Ghrelin acts in the central nervous system to stimulate gastric acid secretion

Ghrelin is a novel acylated peptide that functions in the regulation of growth hormone release and energy metabolism. It was isolated from rat stomach as an endogenous ligand for growth hormone secretagogue receptor. Ghrelin is also localized in the arcuate nucleus of rat hypothalamus. Intracerebroventricular (ICV) administration increases food intake and body weight. We examined the effect of ghrelin on gastric acid secretion in urethane-anesthetized rats and found that ICV administration of ghrelin increased gastric acid output in a dose-dependent manner. Vagotomy and administration of atropine abolished the gastric acid secretion induced by ghrelin. ICV administration of ghrelin also induced c-fos expression in the neurons of the nucleus of the solitary tract and the dorsomotor nucleus of the vagus, which are key sites in the central nervous system for regulation of gastric acid secretion. Our results suggest that ghrelin participates in the central regulation of gastric acid secretion by activating the vagus system.     

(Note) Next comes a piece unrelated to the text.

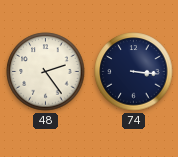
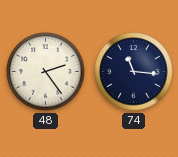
74: 3:16 -> 11:16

Effect of chronic treatments with ghrelin on milk secretion in lactating rats

Ghrelin, a novel acylated peptide and endogenous ligand for growth hormone (GH) secretagogue receptor, was originally isolated from rat and human stomachs. In addition to its GH-releasing activity, ghrelin plays an important role in many physiological functions, including food intake, gastric acid secretion, neonatal development, and so on. In this study, the effect of daily treatment with ghrelin on milk production was investigated in lactating rats and the development of the pups was monitored. Daily subcutaneous injection of ghrelin into nursing dams for 8 days from parturition caused a significant increase in milk yield and litter weight gain. When litters nursed by ghrelin-treated and saline-treated dams were interchanged on day 4 of lactation, the growth curves were reversed. Daily injections of ghrelin also increased plasma GH levels. Northern blot analysis revealed that daily injection of ghrelin significantly increased mammary casein mRNA expression. In addition, RT-PCR analysis showed that a ghrelin receptor was present in the mammary glands of lactating rats. These results suggest that ghrelin may play an important role in milk production in lactating dams.     

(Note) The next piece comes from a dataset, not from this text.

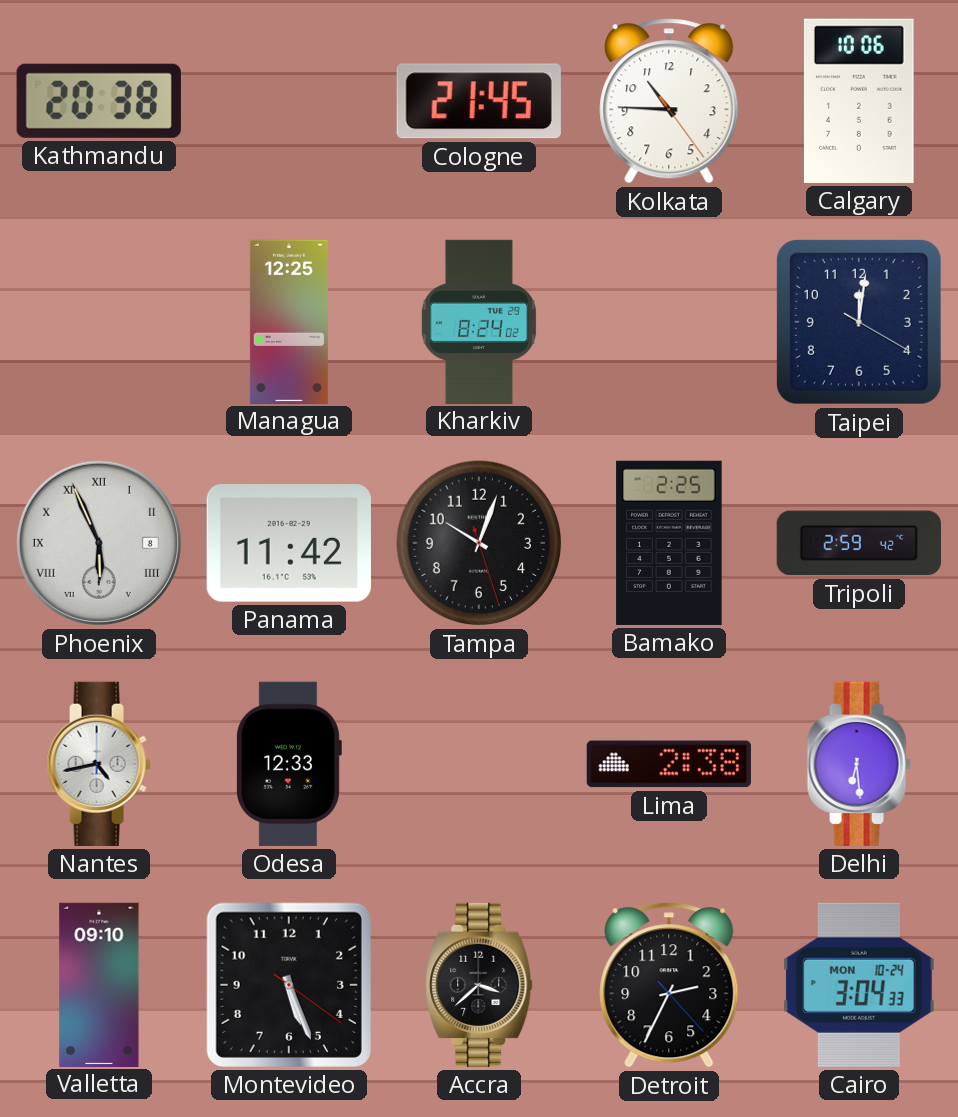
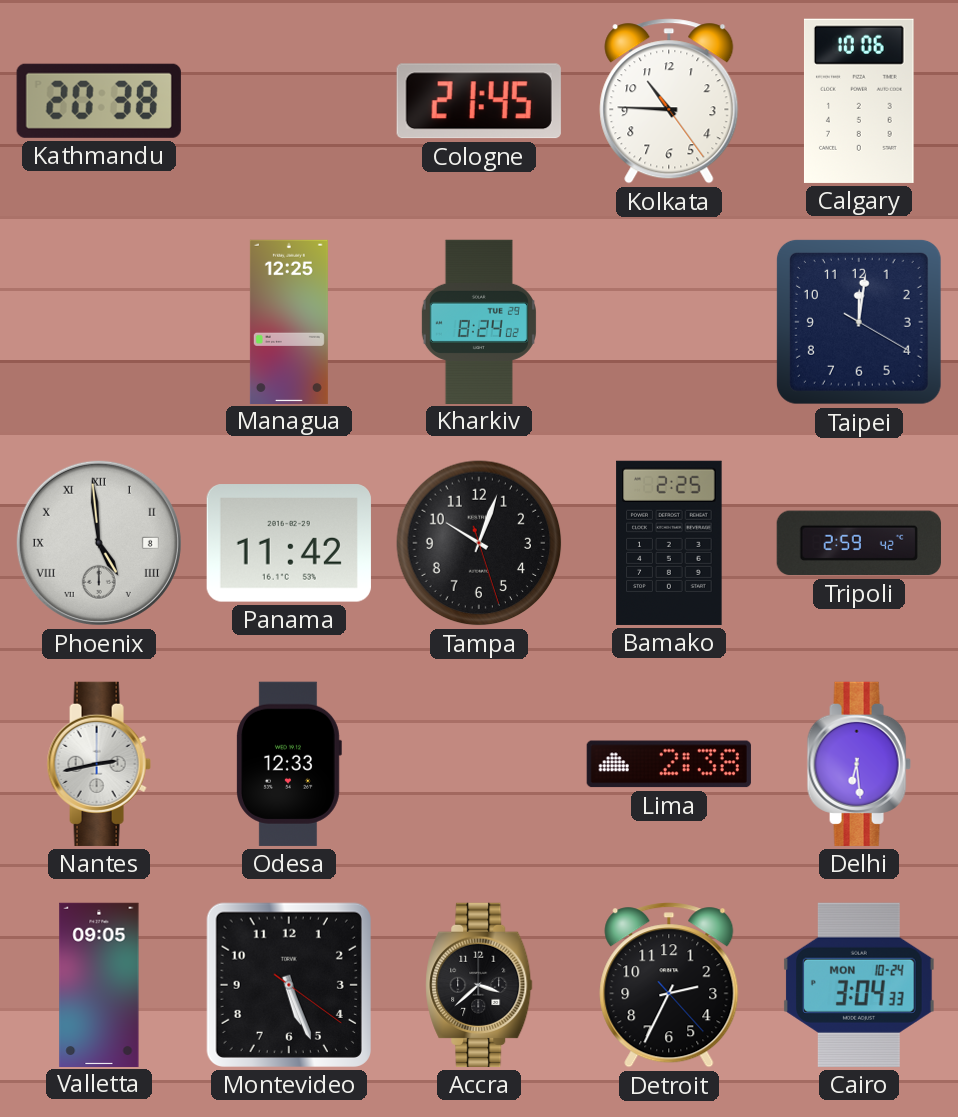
Phoenix: 5:56 -> 4:59
Nantes: 4:43 -> 2:43
Valletta: 09:10 -> 09:05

Reduced ghrelin production induced anorexia after rat gastric ischemia and reperfusion

The gastrointestinal (GI) tract is one of the most susceptible organs to ischemia. We previously reported altered gastric motility after gastric ischemia and reperfusion (I/R). However, there have also been few reports of alterations in the eating behavior after gastric I/R. Ghrelin is a GI peptide that stimulates food intake and GI motility. Although ghrelin itself has been demonstrated to attenuate the mucosal injuries induced by gastric I/R, the endogenous ghrelin dynamics after I/R has not yet been elucidated. The present study was designed to investigate the relationship between food intake and the ghrelin dynamics after gastric I/R. Wistar rats were exposed to 80-min gastric ischemia, followed by 12-h or 48-h reperfusion. The food intake, plasma ghrelin levels, gastric preproghrelin mRNA expression levels, and the histological localization of ghrelin-immunoreactive cells were evaluated. The effect of exogenous ghrelin on the food intake after I/R was also examined. Food intake, the plasma ghrelin levels, the count of ghrelin-immunoreactive cells corrected by the percentage areas of the remaining mucosa, and the expression levels of preproghrelin mRNA in the stomach were significantly reduced at 12 h and 48 h after I/R compared with the levels in the sham-operated rats. Intraperitoneal administration of ghrelin significantly reversed the decrease of food intake after I/R. These data show that gastric I/R evoked anorexia with decreased plasma ghrelin levels and ghrelin production, which appears to be attributable to the I/R-induced gastric mucosal injuries. The decrease in the plasma ghrelin levels may have been responsible for the decreased food intake after gastric I/R.